Este período cuasi delirante concluye justo después de las elecciones que, en gran medida amañadas, dan la victoria a Yeltsin. Una noche, Eduard vuelve solo a su casa cuando tres individuos se le echan encima en una calle desierta. Le tiran al suelo, le muelen a patadas en las costillas y la cara. No quieren matarle —de haber querido lo habrían hecho—, pero la advertencia es seria: pasa ocho días en el hospital y por poco pierde un ojo.

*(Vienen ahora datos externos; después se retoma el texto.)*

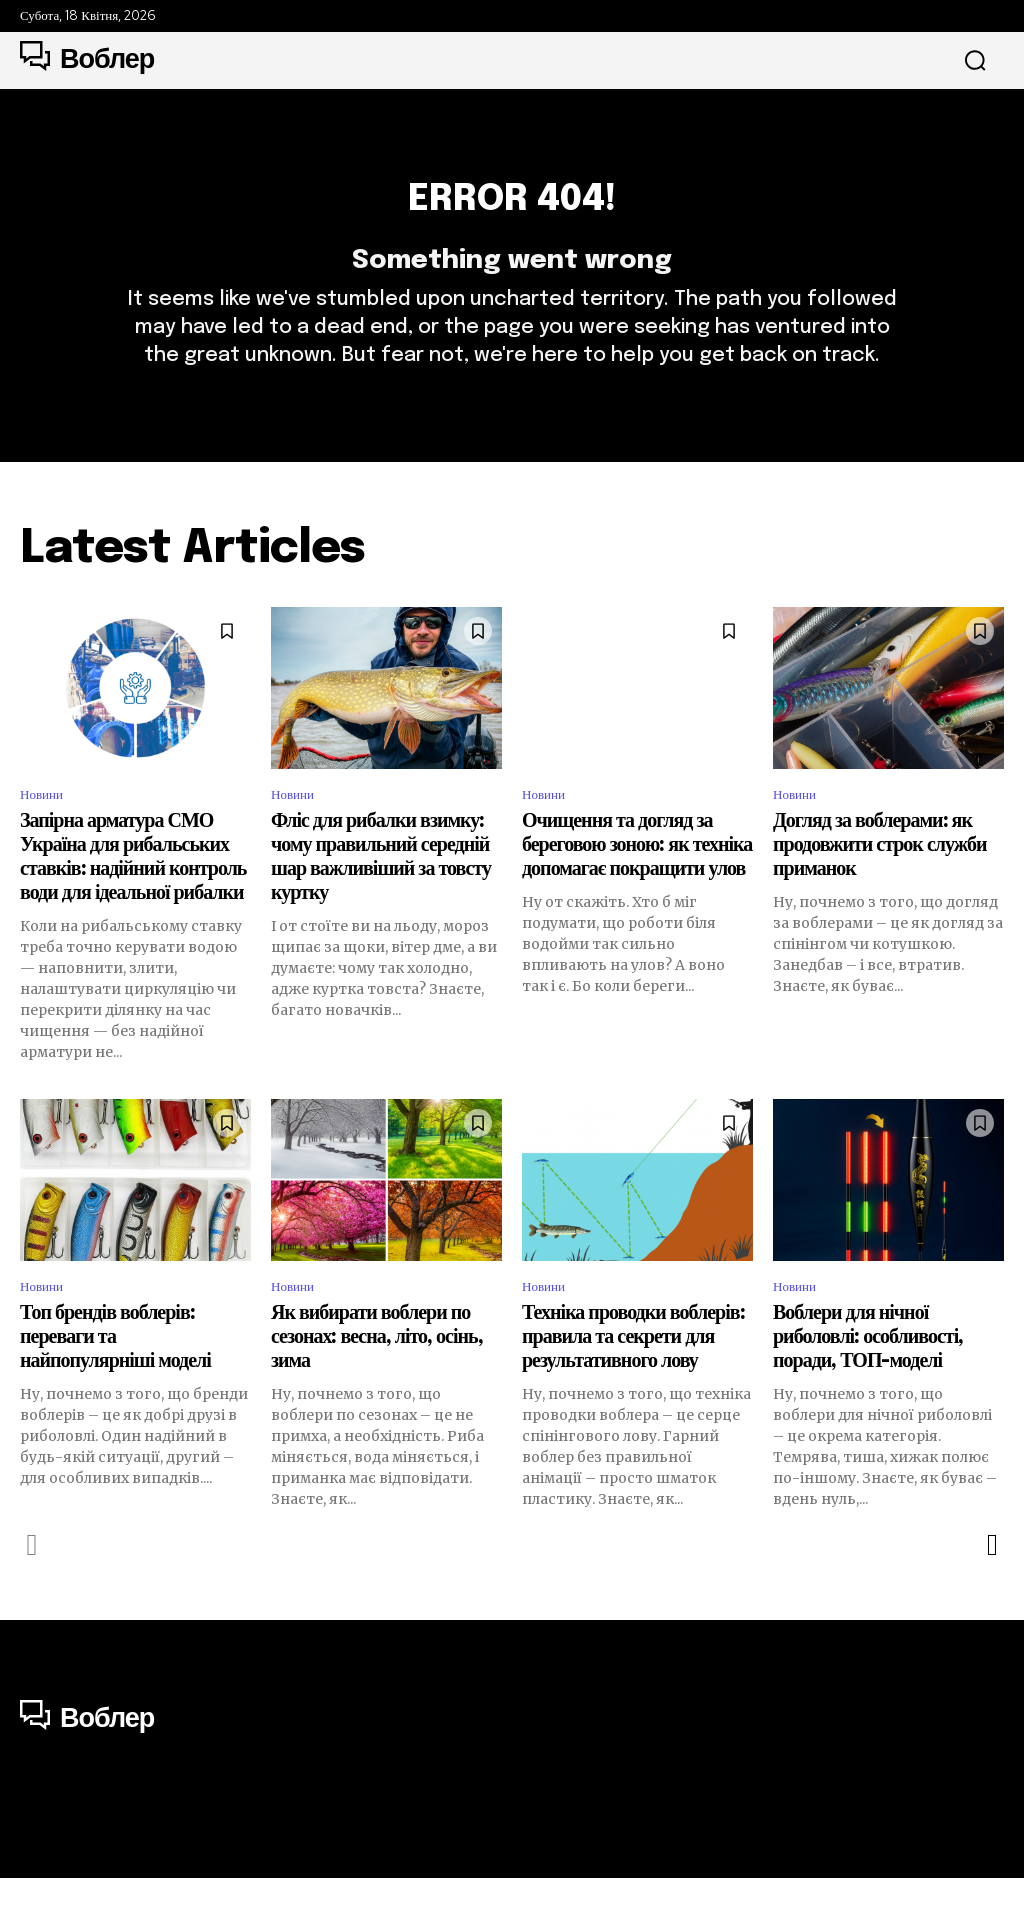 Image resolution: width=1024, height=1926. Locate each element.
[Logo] (87, 60)
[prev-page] (32, 1592)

Se ha preguntado muchas veces de quién era el aviso y por qué. Sus sospechas más consistentes recaen en el general Lébed. Este antiguo paracaidista, héroe de la guerra de Afganistán, que se parece a Arnold Schwarzenegger en menos delgado y tiene fama de una honradez áspera, ha obtenido el tercer puesto en las presidenciales. Mucha gente en Rusia, pero también en Occidente, le considera una especie de De Gaulle siberiano. Alain Delon, manifestando un interés inesperado por los asuntos internos rusos, le garantizó su apoyo en Paris Match. Eduard, por el contrario, le aborrece, primero porque detesta, más que a sus adversarios naturales, a los que son del mismo gremio que él pero tienen más éxito —y dentro del género «un auténtico hombre», Lébed es uno de ellos—, y segundo porque, por muy general que sea, se ha pronunciado valerosamente en contra de la guerra de Chechenia y no escatima esfuerzos para encontrar al conflicto una salida honorable. Limonka hace una campaña virulenta contra él, y aunque sea un fanzine de cinco mil ejemplares de tirada, leído por punks de provincias, no es imposible, a fin de cuentas, que el honrado general, o alguien de su entorno, haya expresado su irritación como se expresa normalmente en este país, incluso en los mejores ambientes.

A partir de esa fecha, en todo caso, Eduard ya no dará un paso en la calle sin que le acompañen tres nasbols de envergadura disuasiva. No es el único: muchísimas personas en Rusia tienen guardaespaldas. Una vez, en Moscú, ligué con una chica que tenía uno. En el restaurante, yo le veía por encima de su hombro mientras me hacía el amable: el matón cenaba en la mesa vecina, con una cara totalmente inexpresiva. Más tarde, esa noche, se quedó montando guardia delante de la puerta. Al principio perturba, luego te acostumbras.